“The contestant’s name?” the woman asked drily, eyes scrolling her clipboard.
“Cadence,” Miss Mallory replied. “Right there.” She pointed. “See?”
“Yes, I do,” the woman answered. She flicked her eyes up to meet Miss Mallory’s. “And I also see that Ms. Cadence already has one guest inside and has not marked down that she’s expecting another. Now unless you can produce your ticket, I’m afraid I must insist you leave.”
“I told you,” Miss Mallory said again, patting her pockets to see if perhaps the ticket had hidden itself inside.
She did not finish the sentence.
There was a tug in her chest just as she reached her hand into her pocket. It was not an especially strong tug, and it was not the sort of tug that Miss Mallory usually felt with her orphans. But it was a tug all the same.
From her pocket, Miss Mallory produced the black ceramic bird, the one she’d found in the suitcase in the woods. She regarded it in her hand a moment.
“Is this yours?” she asked the woman in the chef’s hat.
The woman picked the bird out of Miss Mallory’s palm and, as she took it in, her face began to glow, just a titch. It was the sort of glow Miss Mallory had seen thousands of times before.

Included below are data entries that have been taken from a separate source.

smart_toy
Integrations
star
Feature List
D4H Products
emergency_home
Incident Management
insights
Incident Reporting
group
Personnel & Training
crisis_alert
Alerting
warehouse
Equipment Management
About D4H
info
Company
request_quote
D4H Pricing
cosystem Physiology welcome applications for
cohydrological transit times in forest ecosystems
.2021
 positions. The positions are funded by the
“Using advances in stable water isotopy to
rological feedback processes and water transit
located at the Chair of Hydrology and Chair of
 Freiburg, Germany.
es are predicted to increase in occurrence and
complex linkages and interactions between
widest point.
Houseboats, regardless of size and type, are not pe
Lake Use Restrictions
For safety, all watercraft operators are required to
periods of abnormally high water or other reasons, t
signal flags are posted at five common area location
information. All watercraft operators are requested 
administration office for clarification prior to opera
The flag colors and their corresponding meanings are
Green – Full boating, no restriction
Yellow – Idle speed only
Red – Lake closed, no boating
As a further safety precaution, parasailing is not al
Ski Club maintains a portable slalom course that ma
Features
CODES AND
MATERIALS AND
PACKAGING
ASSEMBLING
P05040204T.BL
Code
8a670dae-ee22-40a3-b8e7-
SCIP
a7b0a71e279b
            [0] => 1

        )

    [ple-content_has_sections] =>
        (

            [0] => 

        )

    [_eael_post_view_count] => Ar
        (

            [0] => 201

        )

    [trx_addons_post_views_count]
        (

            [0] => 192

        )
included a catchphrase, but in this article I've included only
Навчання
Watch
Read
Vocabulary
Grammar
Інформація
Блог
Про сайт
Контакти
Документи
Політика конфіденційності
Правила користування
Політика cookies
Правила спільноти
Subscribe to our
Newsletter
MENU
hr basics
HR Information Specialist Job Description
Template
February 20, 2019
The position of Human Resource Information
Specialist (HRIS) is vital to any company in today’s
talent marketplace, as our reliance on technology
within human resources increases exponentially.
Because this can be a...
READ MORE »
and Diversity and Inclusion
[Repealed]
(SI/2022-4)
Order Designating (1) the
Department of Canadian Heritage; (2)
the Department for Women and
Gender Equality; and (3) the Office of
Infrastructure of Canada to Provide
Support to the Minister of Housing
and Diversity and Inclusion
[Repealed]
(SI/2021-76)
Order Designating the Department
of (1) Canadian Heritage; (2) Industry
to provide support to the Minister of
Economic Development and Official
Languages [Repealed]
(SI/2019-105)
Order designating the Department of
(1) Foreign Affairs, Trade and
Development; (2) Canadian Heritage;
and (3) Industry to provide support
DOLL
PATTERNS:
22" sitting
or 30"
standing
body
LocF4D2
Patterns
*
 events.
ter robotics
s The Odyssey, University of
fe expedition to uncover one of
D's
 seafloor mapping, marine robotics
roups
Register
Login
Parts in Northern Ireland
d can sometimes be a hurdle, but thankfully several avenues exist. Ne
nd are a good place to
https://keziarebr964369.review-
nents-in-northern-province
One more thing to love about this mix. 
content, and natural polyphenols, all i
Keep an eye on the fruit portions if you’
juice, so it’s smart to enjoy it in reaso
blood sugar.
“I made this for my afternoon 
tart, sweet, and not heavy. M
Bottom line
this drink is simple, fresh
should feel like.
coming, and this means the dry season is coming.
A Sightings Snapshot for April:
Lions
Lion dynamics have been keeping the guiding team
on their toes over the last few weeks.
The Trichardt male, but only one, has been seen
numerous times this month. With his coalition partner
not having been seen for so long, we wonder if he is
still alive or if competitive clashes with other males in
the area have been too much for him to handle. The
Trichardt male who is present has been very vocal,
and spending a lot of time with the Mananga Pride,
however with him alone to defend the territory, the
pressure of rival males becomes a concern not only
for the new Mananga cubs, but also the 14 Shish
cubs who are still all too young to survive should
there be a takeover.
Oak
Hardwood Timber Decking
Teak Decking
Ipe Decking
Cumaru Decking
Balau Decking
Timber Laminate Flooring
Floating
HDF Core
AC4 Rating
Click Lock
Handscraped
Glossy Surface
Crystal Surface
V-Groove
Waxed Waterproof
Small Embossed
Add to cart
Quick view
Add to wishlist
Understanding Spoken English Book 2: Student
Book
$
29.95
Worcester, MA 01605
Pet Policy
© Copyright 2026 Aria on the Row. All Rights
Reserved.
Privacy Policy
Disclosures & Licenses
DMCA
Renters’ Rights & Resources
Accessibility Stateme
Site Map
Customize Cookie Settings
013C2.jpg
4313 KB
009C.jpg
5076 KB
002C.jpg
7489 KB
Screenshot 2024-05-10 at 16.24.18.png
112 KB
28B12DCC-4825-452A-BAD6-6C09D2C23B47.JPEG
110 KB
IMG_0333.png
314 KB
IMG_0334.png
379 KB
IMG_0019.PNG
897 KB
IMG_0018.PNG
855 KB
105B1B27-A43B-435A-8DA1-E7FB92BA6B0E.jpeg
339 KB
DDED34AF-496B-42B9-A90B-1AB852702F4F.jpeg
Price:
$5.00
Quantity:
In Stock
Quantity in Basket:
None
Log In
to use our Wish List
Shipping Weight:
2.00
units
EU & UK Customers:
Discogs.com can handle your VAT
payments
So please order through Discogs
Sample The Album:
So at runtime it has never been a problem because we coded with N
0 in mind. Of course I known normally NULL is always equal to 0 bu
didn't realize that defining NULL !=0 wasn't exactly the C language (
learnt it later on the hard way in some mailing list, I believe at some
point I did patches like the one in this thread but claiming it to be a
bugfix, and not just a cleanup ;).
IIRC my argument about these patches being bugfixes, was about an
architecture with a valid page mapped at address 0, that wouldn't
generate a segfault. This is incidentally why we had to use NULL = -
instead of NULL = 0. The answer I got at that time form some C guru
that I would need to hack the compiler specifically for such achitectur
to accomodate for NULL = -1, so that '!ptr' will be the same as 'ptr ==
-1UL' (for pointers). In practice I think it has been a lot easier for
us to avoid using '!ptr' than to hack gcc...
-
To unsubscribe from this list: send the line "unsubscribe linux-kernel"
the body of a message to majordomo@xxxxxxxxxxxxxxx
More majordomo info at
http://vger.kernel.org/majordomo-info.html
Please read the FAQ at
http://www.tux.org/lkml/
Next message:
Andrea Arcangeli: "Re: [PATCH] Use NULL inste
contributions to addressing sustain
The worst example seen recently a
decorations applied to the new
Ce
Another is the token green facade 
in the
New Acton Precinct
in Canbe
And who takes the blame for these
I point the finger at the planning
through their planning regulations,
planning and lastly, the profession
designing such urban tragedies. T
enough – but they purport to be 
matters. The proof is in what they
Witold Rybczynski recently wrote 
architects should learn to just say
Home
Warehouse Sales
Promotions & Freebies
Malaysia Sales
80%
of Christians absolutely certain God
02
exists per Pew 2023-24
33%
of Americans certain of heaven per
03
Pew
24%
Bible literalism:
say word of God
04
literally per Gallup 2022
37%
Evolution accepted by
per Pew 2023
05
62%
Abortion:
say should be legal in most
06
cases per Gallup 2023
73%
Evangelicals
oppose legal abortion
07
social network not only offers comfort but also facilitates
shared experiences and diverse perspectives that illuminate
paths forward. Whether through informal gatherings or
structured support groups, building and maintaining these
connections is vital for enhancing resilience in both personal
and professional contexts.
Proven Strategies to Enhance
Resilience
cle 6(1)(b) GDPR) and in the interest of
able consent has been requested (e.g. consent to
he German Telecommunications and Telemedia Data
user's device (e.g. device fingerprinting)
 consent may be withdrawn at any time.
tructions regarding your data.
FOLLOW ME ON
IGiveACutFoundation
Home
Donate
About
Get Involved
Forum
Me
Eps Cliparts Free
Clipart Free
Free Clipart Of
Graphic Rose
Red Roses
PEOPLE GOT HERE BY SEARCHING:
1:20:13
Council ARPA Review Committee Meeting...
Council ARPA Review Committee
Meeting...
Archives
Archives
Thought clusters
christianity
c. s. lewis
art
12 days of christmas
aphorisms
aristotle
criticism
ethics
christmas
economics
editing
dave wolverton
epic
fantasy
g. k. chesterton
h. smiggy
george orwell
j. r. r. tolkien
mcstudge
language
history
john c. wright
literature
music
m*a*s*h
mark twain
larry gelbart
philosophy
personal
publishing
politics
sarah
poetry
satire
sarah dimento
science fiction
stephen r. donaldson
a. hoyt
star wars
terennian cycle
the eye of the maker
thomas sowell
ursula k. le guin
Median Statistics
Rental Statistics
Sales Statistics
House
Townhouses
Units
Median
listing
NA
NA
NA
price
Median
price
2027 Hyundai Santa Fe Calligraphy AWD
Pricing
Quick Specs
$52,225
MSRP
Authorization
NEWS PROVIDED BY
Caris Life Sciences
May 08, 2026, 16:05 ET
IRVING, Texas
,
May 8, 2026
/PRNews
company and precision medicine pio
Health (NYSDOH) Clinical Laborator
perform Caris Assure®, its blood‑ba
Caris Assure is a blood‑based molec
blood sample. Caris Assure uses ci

The sort of glow a person got when she’s found something she never knew she was searching for.
The glow of a perfect match.
“I haven’t seen one of these in years,” the woman said softly. She ran her fingers over the smooth contours of the bird’s back. “My granny always used one of these, every time she made one of her blackberry pies. Baked it right inside with the filling, and the hot air funneled out the beak.” She showed Miss Mallory the small round opening in the bird’s yellow mouth. “Granny always said that was the secret to her flaky crust. How did you . . . ?”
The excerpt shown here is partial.